**What the exercise asks**: Every entry must be repeated exactly. Exclude all pictures.
***
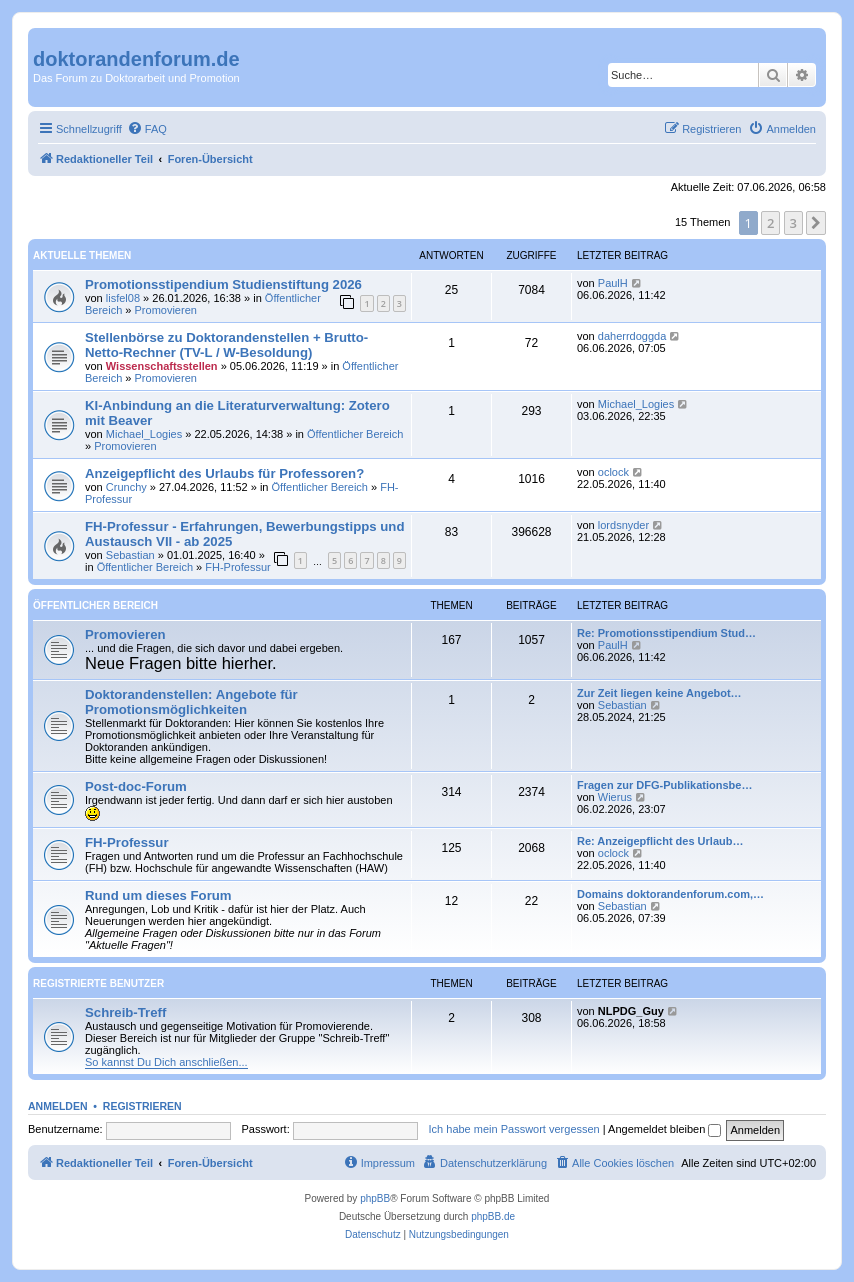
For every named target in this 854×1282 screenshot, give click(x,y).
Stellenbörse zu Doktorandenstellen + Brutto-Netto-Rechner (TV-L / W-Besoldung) (226, 345)
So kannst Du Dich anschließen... (166, 1062)
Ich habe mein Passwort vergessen (514, 1129)
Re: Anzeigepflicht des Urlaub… (660, 841)
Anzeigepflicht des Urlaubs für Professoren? (224, 473)
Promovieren (166, 310)
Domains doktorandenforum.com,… (670, 894)
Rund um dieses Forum (158, 895)
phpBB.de (493, 1216)
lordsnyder (623, 525)
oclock (613, 472)
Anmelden (58, 1106)
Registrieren (142, 1106)
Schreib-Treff (125, 1012)
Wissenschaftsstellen (162, 366)
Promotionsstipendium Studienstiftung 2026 (223, 284)
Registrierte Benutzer (98, 983)
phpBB (375, 1198)
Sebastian (130, 555)
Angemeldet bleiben (664, 1129)
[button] (816, 223)
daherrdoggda (632, 336)
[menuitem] (147, 129)
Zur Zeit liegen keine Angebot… (659, 693)
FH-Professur (237, 567)
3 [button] (793, 223)
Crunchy (126, 487)
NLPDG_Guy (631, 1011)
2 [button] (770, 223)
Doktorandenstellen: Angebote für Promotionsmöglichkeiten (191, 702)
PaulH (613, 283)
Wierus (615, 797)
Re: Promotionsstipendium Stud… (666, 633)
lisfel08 (123, 298)
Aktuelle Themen (82, 255)
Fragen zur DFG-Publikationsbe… (664, 785)
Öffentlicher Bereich (355, 434)
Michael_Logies (144, 434)
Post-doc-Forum (136, 786)
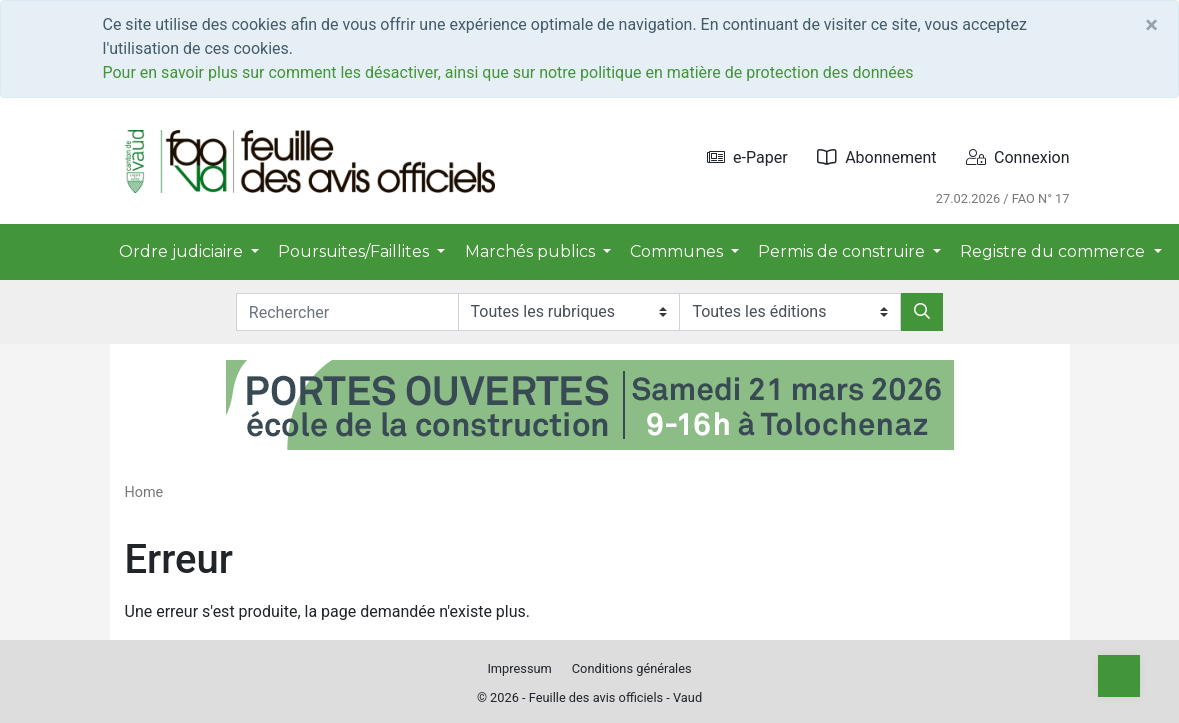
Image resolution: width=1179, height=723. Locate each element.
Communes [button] (678, 251)
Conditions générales (632, 668)
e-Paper (747, 157)
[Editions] (790, 312)
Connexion (1017, 157)
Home (144, 492)
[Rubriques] (569, 312)
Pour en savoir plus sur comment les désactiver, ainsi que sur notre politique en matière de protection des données (508, 72)
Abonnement (876, 157)
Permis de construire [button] (843, 251)
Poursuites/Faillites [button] (355, 251)
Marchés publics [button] (532, 251)
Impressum (519, 668)
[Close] (1151, 25)
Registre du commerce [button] (1054, 251)
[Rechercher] (922, 312)
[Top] (1119, 676)
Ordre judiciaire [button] (183, 251)
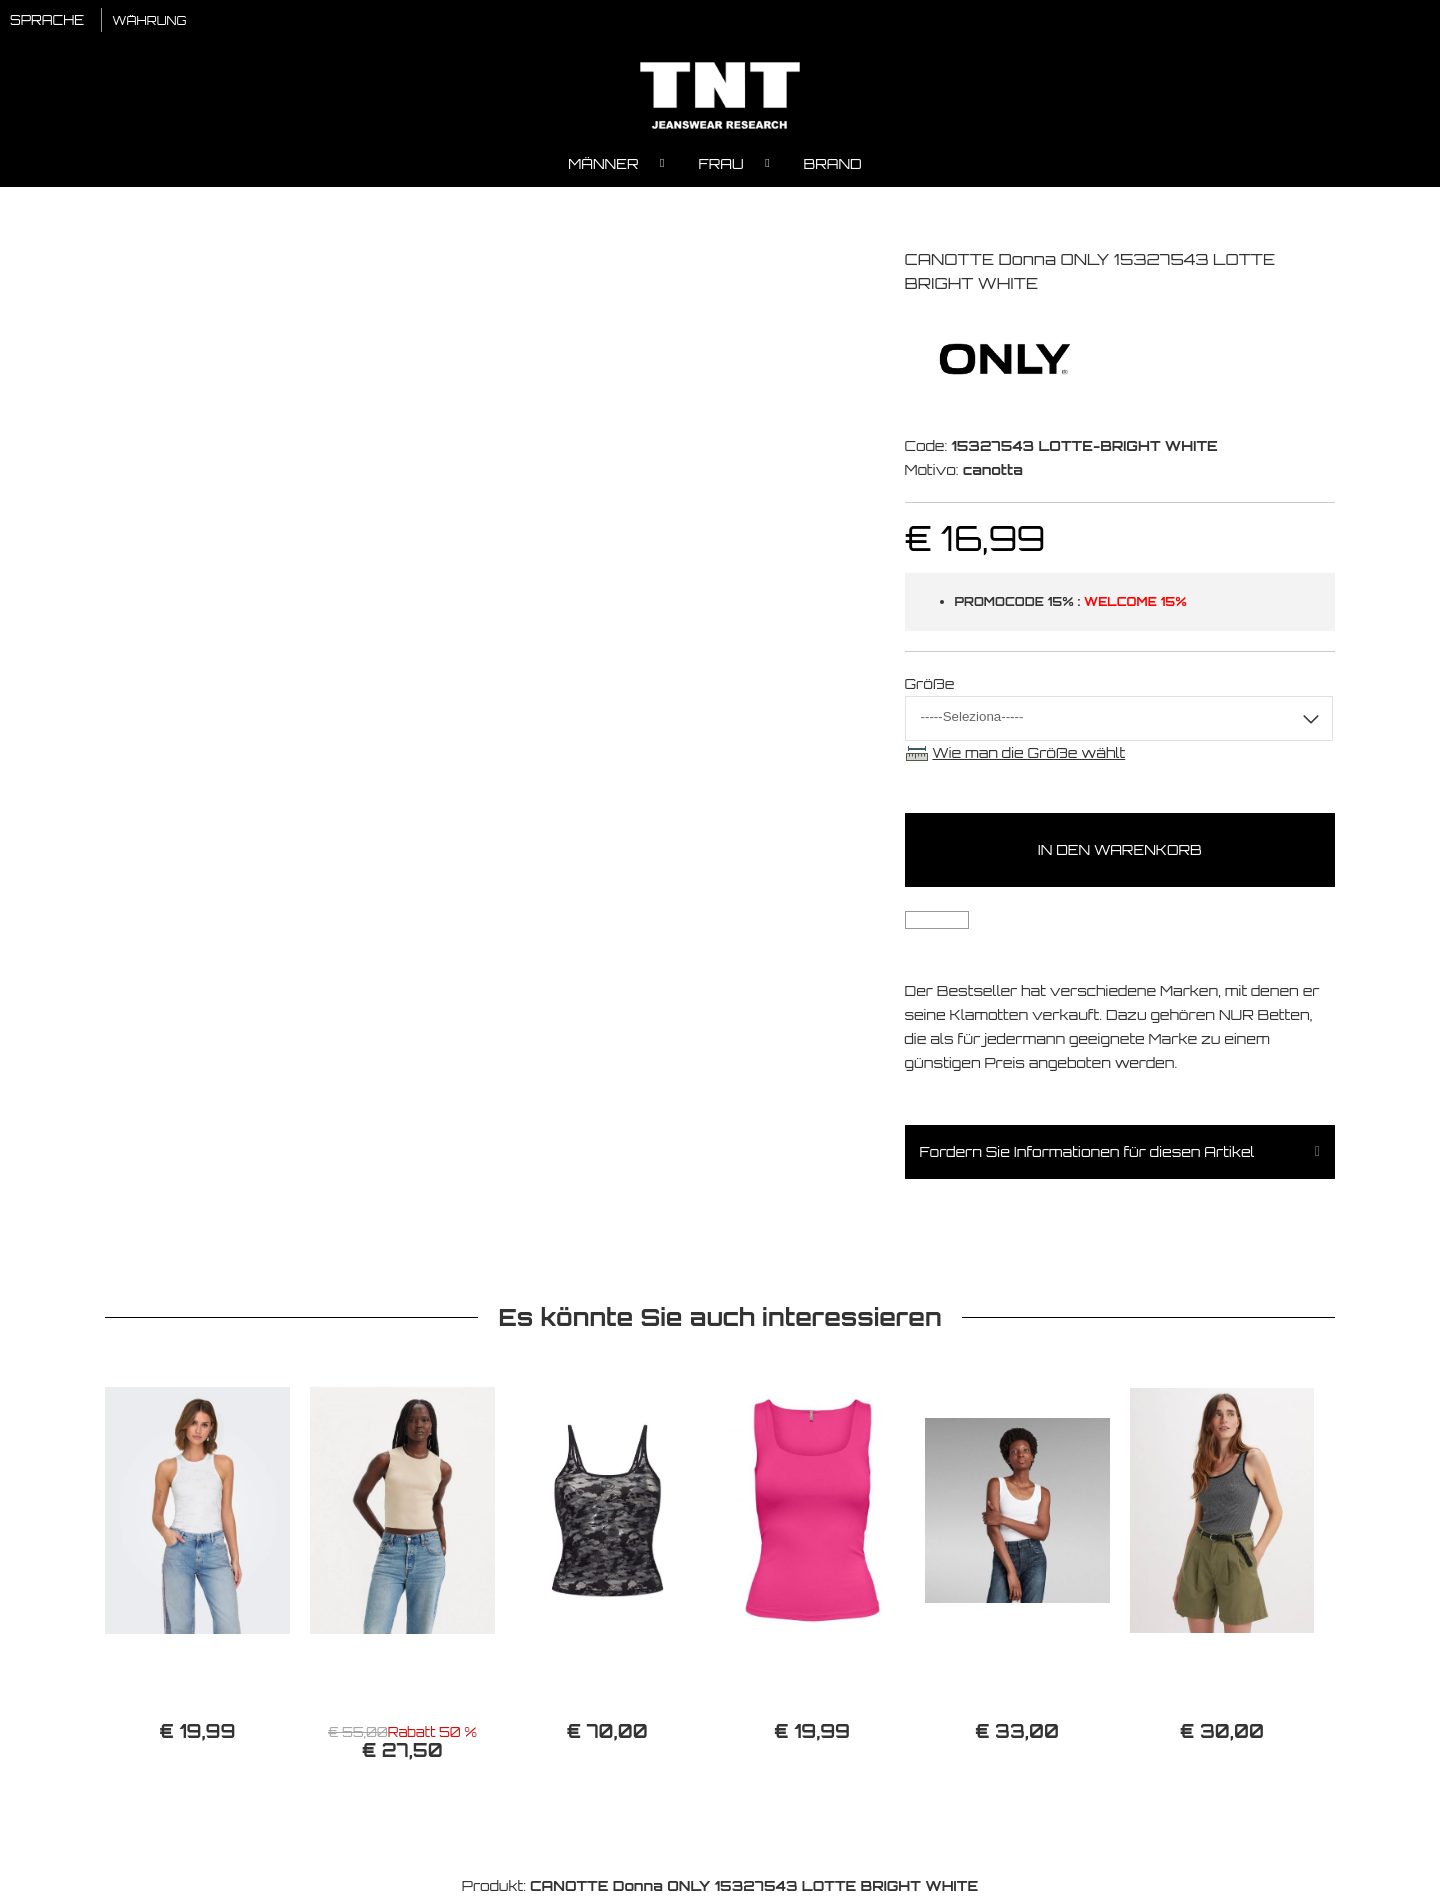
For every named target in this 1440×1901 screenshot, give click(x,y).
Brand (833, 165)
***
**Result**:
For every named target in this 854×1282 screenshot, give click(x,y).
Stellenbörse zu Doktorandenstellen + Brutto-Netto-Rechner (TV-L / W-Besoldung) (226, 345)
So kannst Du Dich anschließen... (166, 1062)
Ich habe mein Passwort vergessen (514, 1129)
Re: Anzeigepflicht des Urlaub… (660, 841)
Anzeigepflicht des Urlaubs für Professoren? (224, 473)
Promovieren (166, 310)
Domains doktorandenforum.com,… (670, 894)
Rund um dieses Forum (158, 895)
phpBB.de (493, 1216)
lordsnyder (623, 525)
oclock (613, 472)
Anmelden (58, 1106)
Registrieren (142, 1106)
Schreib-Treff (125, 1012)
Wissenschaftsstellen (162, 366)
Promotionsstipendium Studienstiftung 2026 (223, 284)
Registrierte Benutzer (98, 983)
phpBB (375, 1198)
Sebastian (130, 555)
Angemeldet bleiben (664, 1129)
[button] (816, 223)
daherrdoggda (632, 336)
[menuitem] (147, 129)
Zur Zeit liegen keine Angebot… (659, 693)
FH-Professur (237, 567)
3 [button] (793, 223)
Crunchy (126, 487)
NLPDG_Guy (631, 1011)
2 [button] (770, 223)
Doktorandenstellen: Angebote für Promotionsmöglichkeiten (191, 702)
PaulH (613, 283)
Wierus (615, 797)
Re: Promotionsstipendium Stud… (666, 633)
lisfel08 (123, 298)
Aktuelle Themen (82, 255)
Fragen zur DFG-Publikationsbe… (664, 785)
Öffentlicher Bereich (355, 434)
Michael_Logies (144, 434)
Post-doc-Forum (136, 786)
Image resolution: width=1179, height=723. Locate each element.
Communes [button] (678, 251)
Conditions générales (632, 668)
e-Paper (747, 157)
[Editions] (790, 312)
Connexion (1017, 157)
Home (144, 492)
[Rubriques] (569, 312)
Pour en savoir plus sur comment les désactiver, ainsi que sur notre politique en matière de protection des données (508, 72)
Abonnement (876, 157)
Permis de construire [button] (843, 251)
Poursuites/Faillites [button] (355, 251)
Marchés publics [button] (532, 251)
Impressum (519, 668)
[Close] (1151, 25)
Registre du commerce [button] (1054, 251)
[Rechercher] (922, 312)
[Top] (1119, 676)
Ordre judiciaire [button] (183, 251)
For every named target in this 1440×1901 screenshot, give click(x,y).
Brand (833, 165)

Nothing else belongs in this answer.